The xx do things differently: a four-piece at the time of recording (keyboardist Baria Qureshi has since left), the xx prize a sense of space in their songs. There are moments of silence in the middle of a song, while the heaviest the album gets is with a combination of throbbing bass, quietly interweaving guitars, gently pulsing syncopated beats and breathy vocals (as on 'Intro' - recently ubiquitous as a TV sports event theme - and the fantastic 'Islands'). This sparseness works brilliantly - xx is great for a relaxed listen or as furniture music, but turn up the volume on decent headphones and the subtle touches come out of the woodwork.
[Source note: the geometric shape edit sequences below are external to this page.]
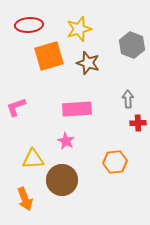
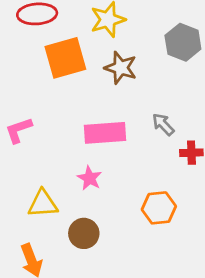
gray arrow: (128, 99) -> (163, 124), moved, turned -42
brown circle: (62, 180) -> (84, 233), size x0.7

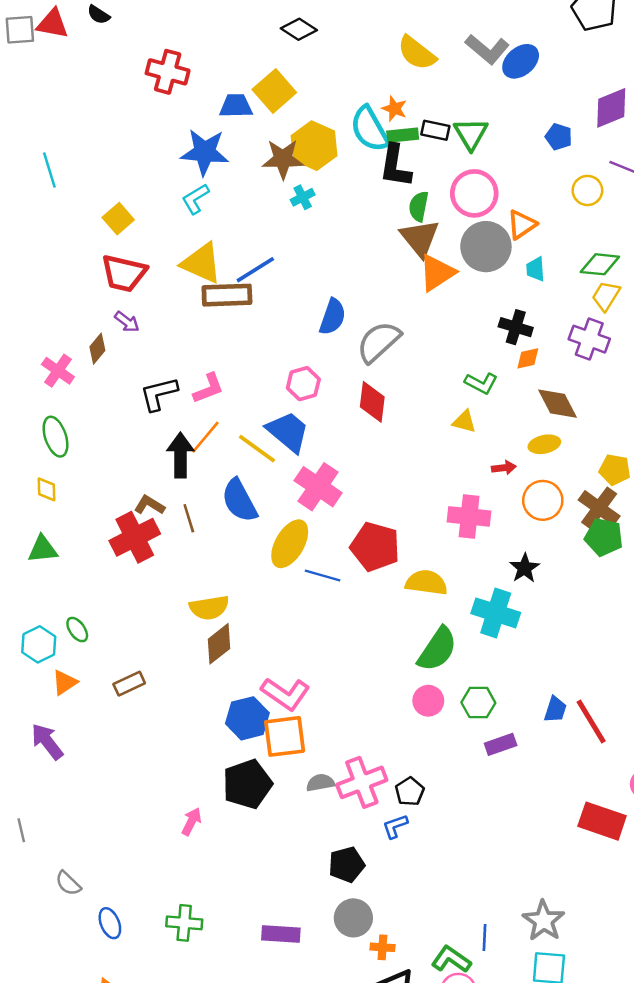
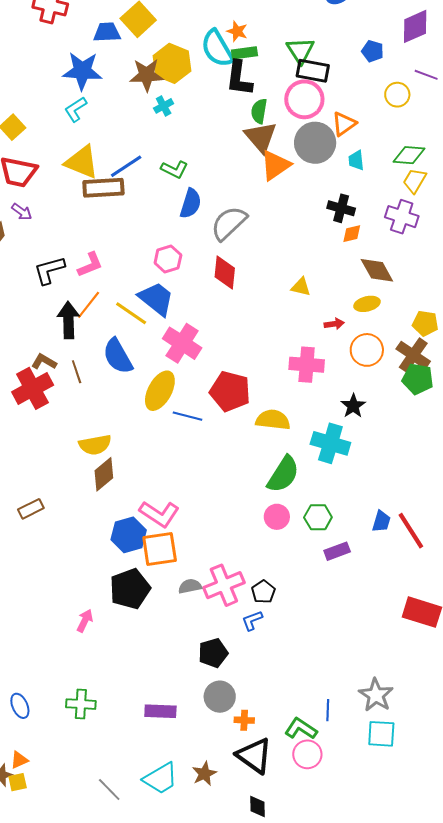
black rectangle: (435, 130) -> (313, 71), moved, size x1.4
green L-shape: (481, 383) -> (174, 169), moved

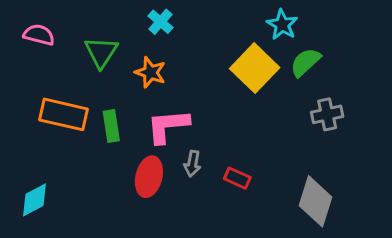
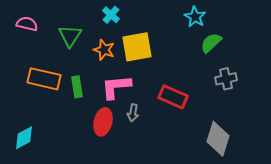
yellow square: (255, 68) -> (137, 47), moved, turned 36
red rectangle: (237, 178) -> (173, 97), moved, size x1.6

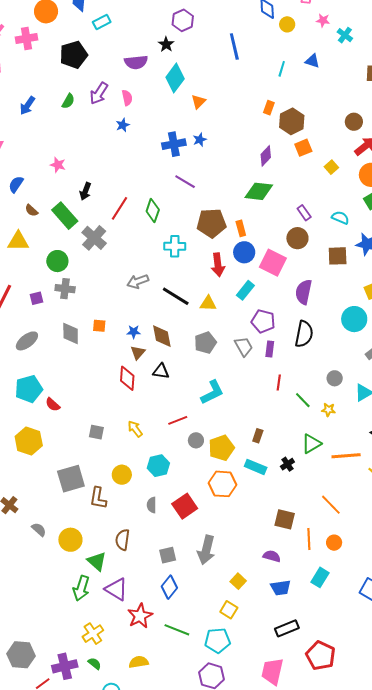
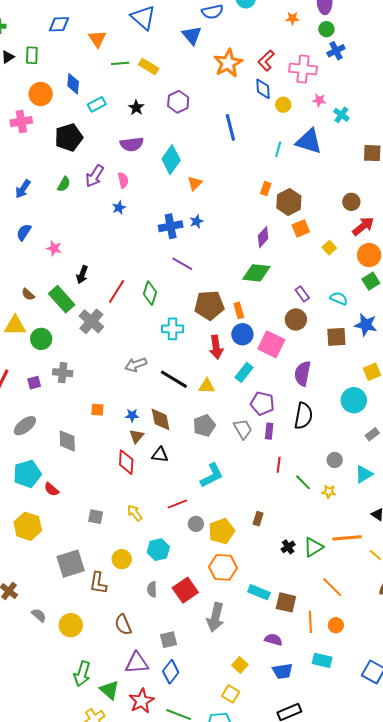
black star: (166, 44) -> (136, 108), moved
blue triangle: (312, 61) -> (309, 141), size x1.8
blue semicircle: (16, 184) -> (24, 232), moved
green circle: (57, 261) -> (41, 339), moved
gray diamond: (71, 333) -> (67, 441), moved
green triangle: (311, 444) -> (313, 547), moved
cyan rectangle: (256, 467) -> (259, 592), moved
brown semicircle: (123, 540) -> (123, 625), turned -30
gray arrow: (206, 550) -> (215, 617), moved
green triangle: (97, 561) -> (109, 690), moved
cyan rectangle: (320, 577) -> (322, 660), turned 72
purple triangle: (116, 589) -> (137, 663), moved, turned -35

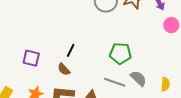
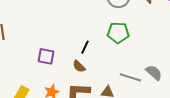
green pentagon: (120, 53) -> (118, 33), moved

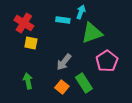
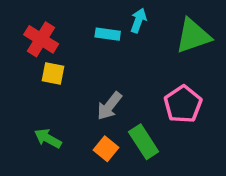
green triangle: (92, 33) -> (193, 36), moved
green arrow: (28, 81) -> (48, 138), turned -49

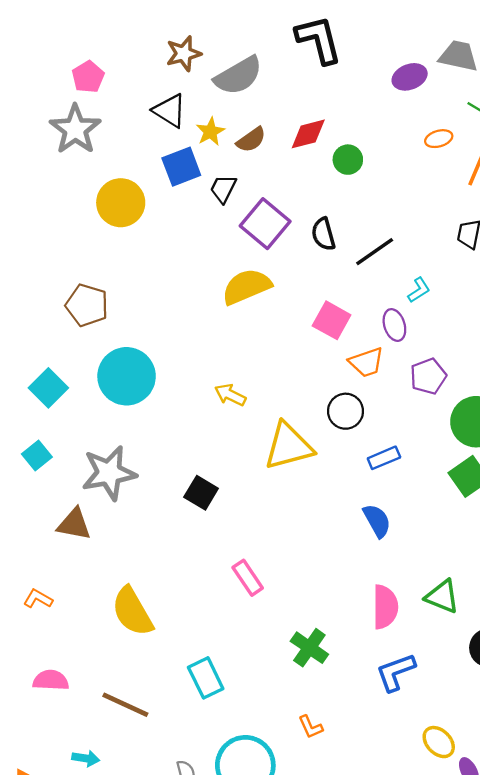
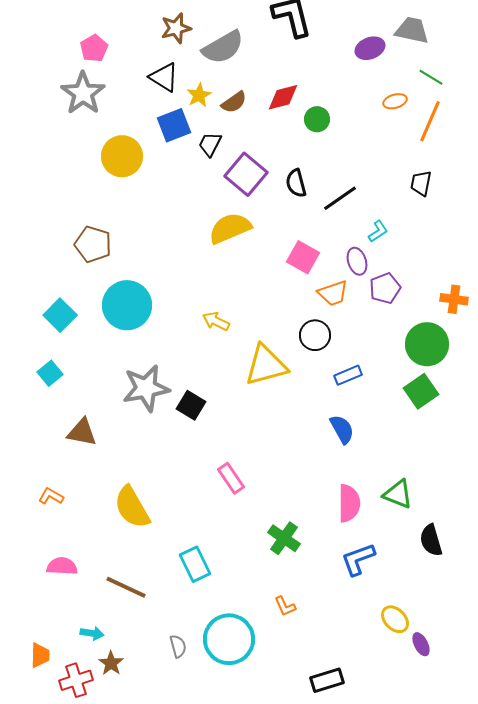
purple pentagon: (428, 376) -> (385, 288), moved
gray star: (109, 473) -> (146, 388), moved

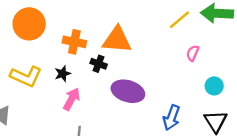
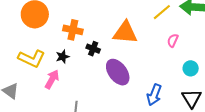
orange triangle: (117, 40) -> (125, 33), moved
purple ellipse: (128, 91) -> (118, 72), turned 36
pink arrow: (72, 99) -> (52, 79), moved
Despite their youth, the xx are a perfectly attuned band - they work together with their talents that fit together perfectly. Oliver Sim's bass never dominates, but finds moments to be funky and moments to back off, moments to be in sync with the guitar and moments to syncopate. His vocals aren't strong in the traditional sense, but fit the lyrical atmosphere (primarily the uncertainties of young love) perfectly when paired with those of Romy Madley-Croft, whose light guitar work is excellent ('Night time'). The musical atmosphere and beats are largely the work of young production wunderkind Jamie xx - always supporting and occasionally driving the songs, but never dominating them.

In short, xx is a refreshing listen, and a compelling one too.